Based on the ultrasound results, blood work, and urinalysis it was determined that Callie had cholangiohepatitis. This is a really long word that means there is inflammation in the liver and bile ducts which can make the bile ducts look enlarged and can cause there to be "sludge" or thickened bile fluids in the gall bladder. The liver is an organ that filters toxins from the body. The toxins are placed in a liquid called bile which moves through the liver in bile ducts (think of these ducts like water pipes in your house). The bile ducts then empty out into the gall bladder (like your houses septic tank). The gall bladder then empties its contents into the intestines where the toxins and bile eventually leave the body through the feces. When the bile ducts and liver become inflamed, the ducts become "clogged" (like the drain in your sink) and toxins spill over into the blood stream.
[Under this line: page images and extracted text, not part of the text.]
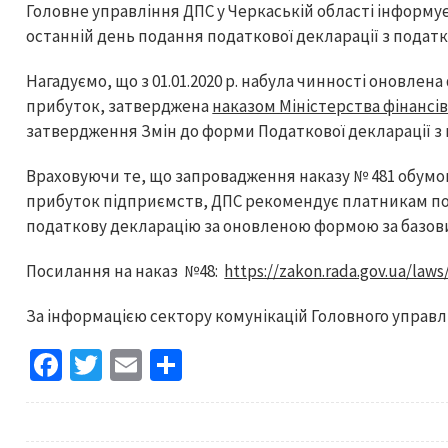
Головне управління ДПС у Черкаській області інформує
останній день подання податкової декларації з податку
Нагадуємо, що з 01.01.2020 р. набула чинності оновлен
прибуток, затверджена
наказом Міністерства фінансі
затвердження Змін до форми Податкової декларації з 
Враховуючи те, що запровадження наказу № 481 обумо
прибуток підприємств, ДПС рекомендує платникам по
податкову декларацію за оновленою формою за базовий
Посилання на наказ №48:
https://zakon.rada.gov.ua/law
За інформацією сектору комунікацій Головного управлі
Fa
T
E
S
ce
wi
m
h
b
tt
ai
ar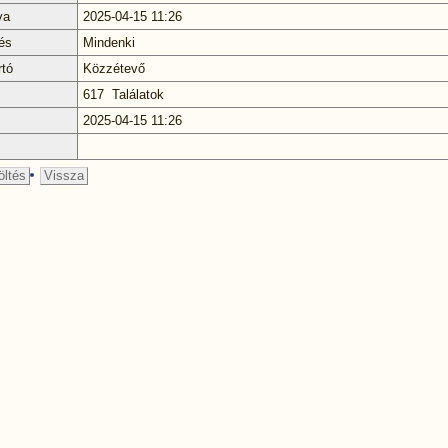
va
2025-04-15 11:26
és
Mindenki
rtó
Közzétevő
617 Találatok
2025-04-15 11:26
öltés
Vissza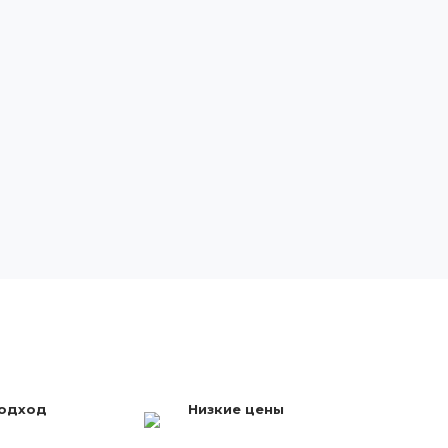
подход
Низкие цены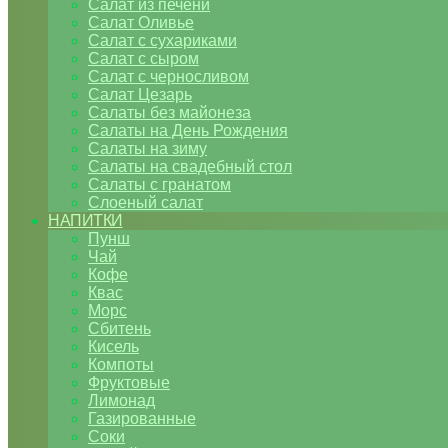
Салат из печени
Салат Оливье
Салат с сухариками
Салат с сыром
Салат с черносливом
Салат Цезарь
Салаты без майонеза
Салаты на День Рождения
Салаты на зиму
Салаты на свадебный стол
Салаты с гранатом
Слоеный салат
НАПИТКИ
Пунш
Чай
Кофе
Квас
Морс
Сбитень
Кисель
Компоты
Фруктовые
Лимонад
Газированные
Соки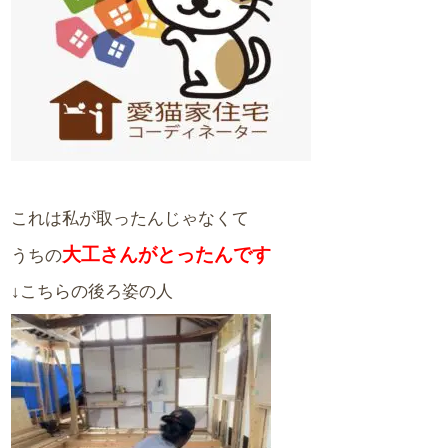
これは私が取ったんじゃなくて
大工さんがとったんです
うちの
↓こちらの後ろ姿の人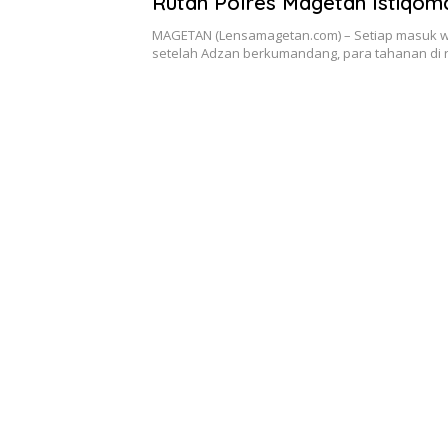
Rutan Polres Magetan Istiqo
Beribadah
MAGETAN (Lensamagetan.com) – Setiap masuk wa
setelah Adzan berkumandang, para tahanan di 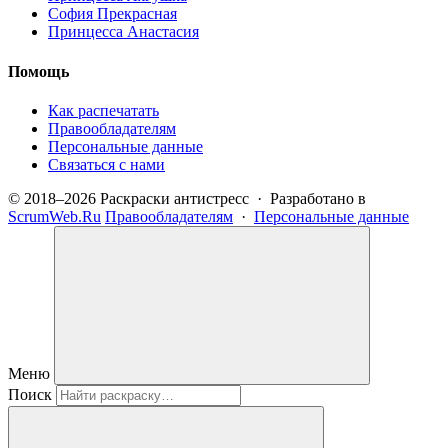
София Прекрасная
Принцесса Анастасия
Помощь
Как распечатать
Правообладателям
Персональные данные
Связаться с нами
© 2018–2026 Раскраски антистресс · Разработано в
ScrumWeb.Ru
Правообладателям
·
Персональные данные
Меню
Поиск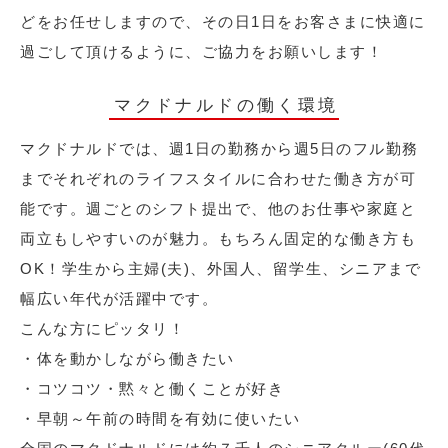
どをお任せしますので、その日1日をお客さまに快適に
過ごして頂けるように、ご協力をお願いします！
マクドナルドの働く環境
マクドナルドでは、週1日の勤務から週5日のフル勤務
までそれぞれのライフスタイルに合わせた働き方が可
能です。週ごとのシフト提出で、他のお仕事や家庭と
両立もしやすいのが魅力。もちろん固定的な働き方も
OK！学生から主婦(夫)、外国人、留学生、シニアまで
幅広い年代が活躍中です。
こんな方にピッタリ！
・体を動かしながら働きたい
・コツコツ・黙々と働くことが好き
・早朝～午前の時間を有効に使いたい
These toxins then make the animal feel sick.
Callie was placed on IV fluids to try and "flush" some of the toxins out of her blood stream as well as to keep her hydrated. Callie was also placed on antibiotics as bacterial infections of the liver are a common cause of cholangiohepatitis. She was given medications to prevent vomiting. She was also placed on a drug called Ursodiol. (Keeping with the clogged drain metaphor, Ursodiol is to the liver as Drano is to your clogged pipes.) This drug helps remove toxins from the liver, increases the flow of bile, and helps decrease inflammation in the liver. This is obviously a very useful drug in the treatment of cholangiohepatitis.
Callie did very well in the hospital and spent four days with us. She eventually went home, started eating on her own, and acting like her normal self. Callie will be back to see us soon for a medical progress exam and recheck her blood work results. We anticipate that Callie will make a full recovery, however she may need to take Ursodiol for the rest of her life.